→ PROBLEM REQUIREMENTS
Your answer must be the lines from the first record through the line that contains "Ask a Question", copied exactly and without any pictures.

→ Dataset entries
-- -- --
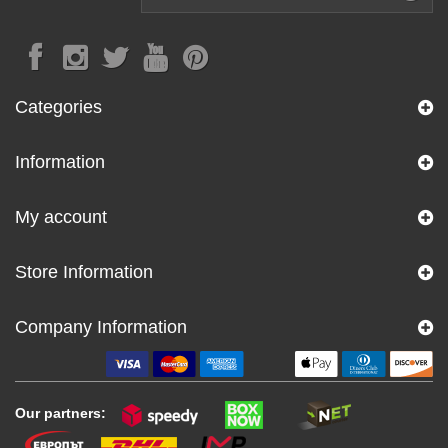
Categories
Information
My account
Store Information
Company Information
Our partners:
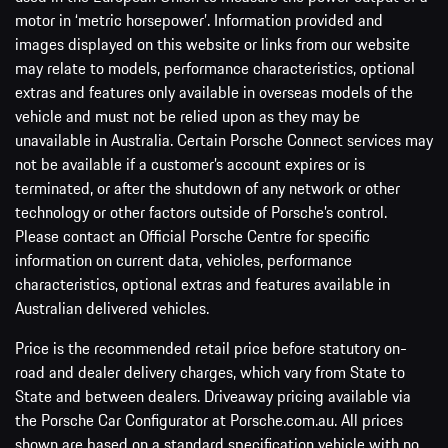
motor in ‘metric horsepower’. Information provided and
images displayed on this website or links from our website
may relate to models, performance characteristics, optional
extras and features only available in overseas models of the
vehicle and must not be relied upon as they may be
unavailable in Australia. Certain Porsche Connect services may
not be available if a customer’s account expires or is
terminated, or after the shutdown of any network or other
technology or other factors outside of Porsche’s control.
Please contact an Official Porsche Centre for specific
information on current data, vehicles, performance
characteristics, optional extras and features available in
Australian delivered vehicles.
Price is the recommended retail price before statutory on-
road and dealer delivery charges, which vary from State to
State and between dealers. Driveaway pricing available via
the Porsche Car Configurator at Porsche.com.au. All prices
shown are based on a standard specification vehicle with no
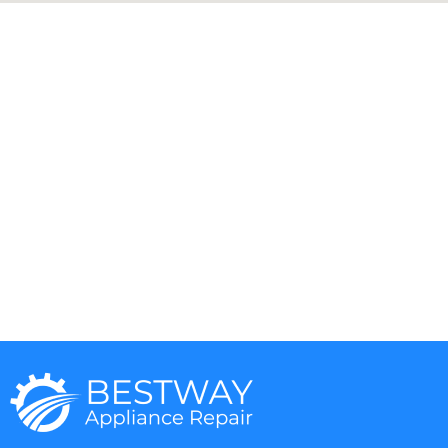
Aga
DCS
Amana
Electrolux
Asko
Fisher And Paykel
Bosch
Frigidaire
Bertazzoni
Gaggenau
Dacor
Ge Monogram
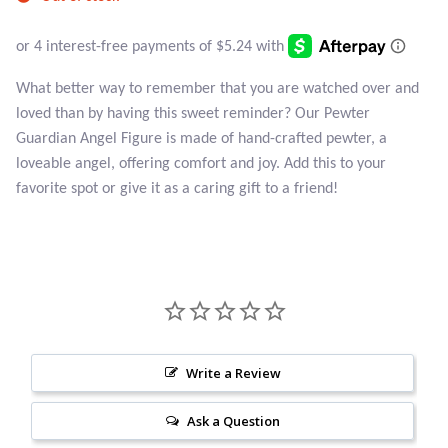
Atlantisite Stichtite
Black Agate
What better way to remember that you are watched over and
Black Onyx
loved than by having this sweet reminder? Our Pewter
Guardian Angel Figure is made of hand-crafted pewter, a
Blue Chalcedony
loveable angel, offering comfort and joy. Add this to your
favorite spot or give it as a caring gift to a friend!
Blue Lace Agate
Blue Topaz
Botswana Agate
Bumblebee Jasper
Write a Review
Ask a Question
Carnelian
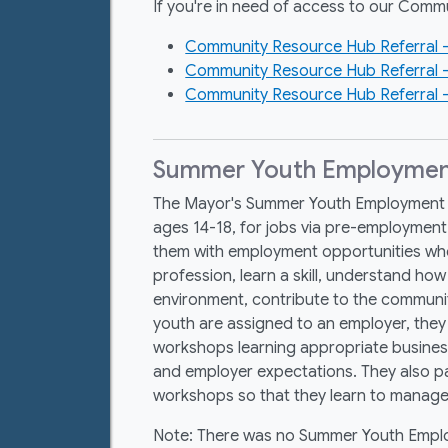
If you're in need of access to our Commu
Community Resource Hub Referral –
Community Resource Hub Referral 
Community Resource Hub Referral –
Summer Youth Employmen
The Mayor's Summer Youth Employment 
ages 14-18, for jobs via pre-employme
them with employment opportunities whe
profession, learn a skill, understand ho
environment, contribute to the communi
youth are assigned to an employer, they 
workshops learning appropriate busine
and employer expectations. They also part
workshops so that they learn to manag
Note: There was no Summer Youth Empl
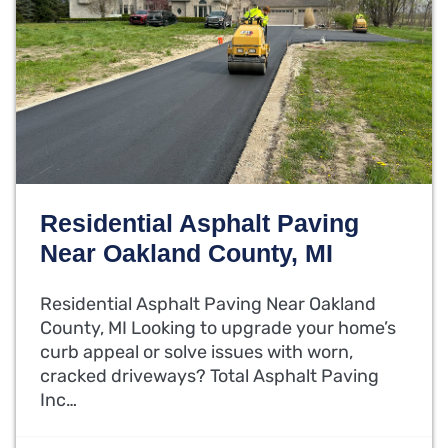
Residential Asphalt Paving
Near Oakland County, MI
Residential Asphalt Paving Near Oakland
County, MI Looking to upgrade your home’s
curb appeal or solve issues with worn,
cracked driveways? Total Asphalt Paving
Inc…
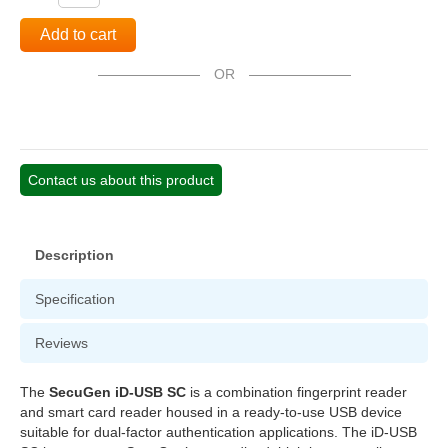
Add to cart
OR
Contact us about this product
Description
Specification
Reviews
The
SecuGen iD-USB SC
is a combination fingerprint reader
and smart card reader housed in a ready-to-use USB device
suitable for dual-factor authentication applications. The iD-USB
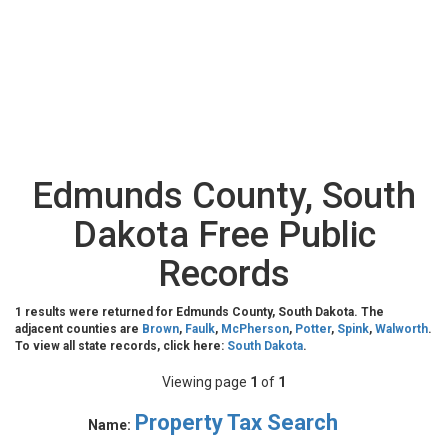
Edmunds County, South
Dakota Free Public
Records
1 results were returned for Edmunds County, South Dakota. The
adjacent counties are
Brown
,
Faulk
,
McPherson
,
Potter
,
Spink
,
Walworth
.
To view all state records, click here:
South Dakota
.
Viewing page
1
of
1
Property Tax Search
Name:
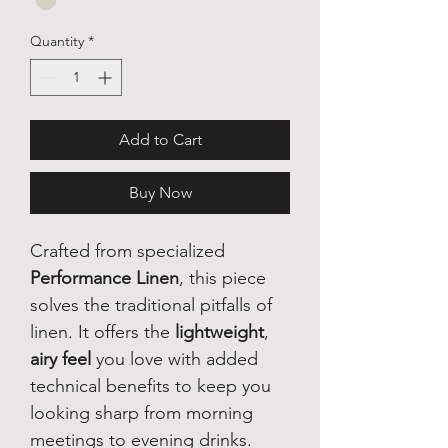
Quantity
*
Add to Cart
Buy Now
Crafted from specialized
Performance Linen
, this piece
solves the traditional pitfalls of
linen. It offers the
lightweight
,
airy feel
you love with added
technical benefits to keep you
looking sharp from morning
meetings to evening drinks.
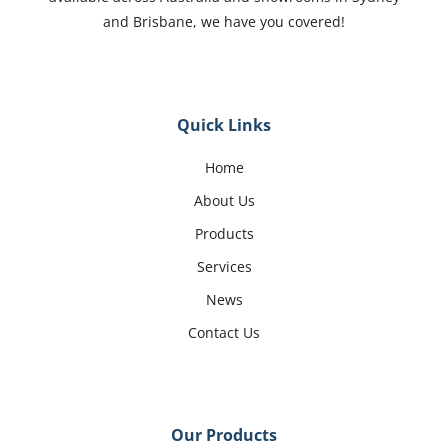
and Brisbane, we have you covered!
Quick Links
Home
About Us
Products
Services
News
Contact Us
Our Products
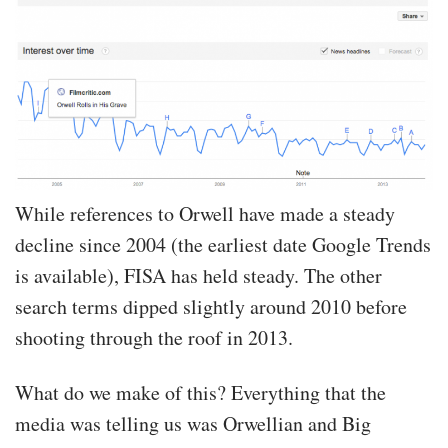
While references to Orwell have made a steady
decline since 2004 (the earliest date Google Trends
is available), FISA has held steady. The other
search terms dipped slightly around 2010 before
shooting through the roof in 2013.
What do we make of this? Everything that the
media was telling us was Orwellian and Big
-- -- --
→ RESULT
Categories
Information
My account
Store Information
Company Information
Our partners:
motor in ‘metric horsepower’. Information provided and
images displayed on this website or links from our website
may relate to models, performance characteristics, optional
extras and features only available in overseas models of the
vehicle and must not be relied upon as they may be
unavailable in Australia. Certain Porsche Connect services may
not be available if a customer’s account expires or is
terminated, or after the shutdown of any network or other
technology or other factors outside of Porsche’s control.
Please contact an Official Porsche Centre for specific
information on current data, vehicles, performance
characteristics, optional extras and features available in
Australian delivered vehicles.
Price is the recommended retail price before statutory on-
road and dealer delivery charges, which vary from State to
State and between dealers. Driveaway pricing available via
the Porsche Car Configurator at Porsche.com.au. All prices
shown are based on a standard specification vehicle with no
Aga
DCS
Amana
Electrolux
Asko
Fisher And Paykel
Bosch
Frigidaire
Bertazzoni
Gaggenau
Dacor
Ge Monogram
Atlantisite Stichtite
Black Agate
What better way to remember that you are watched over and
Black Onyx
loved than by having this sweet reminder? Our Pewter
Guardian Angel Figure is made of hand-crafted pewter, a
Blue Chalcedony
loveable angel, offering comfort and joy. Add this to your
favorite spot or give it as a caring gift to a friend!
Blue Lace Agate
Blue Topaz
Botswana Agate
Bumblebee Jasper
Write a Review
Ask a Question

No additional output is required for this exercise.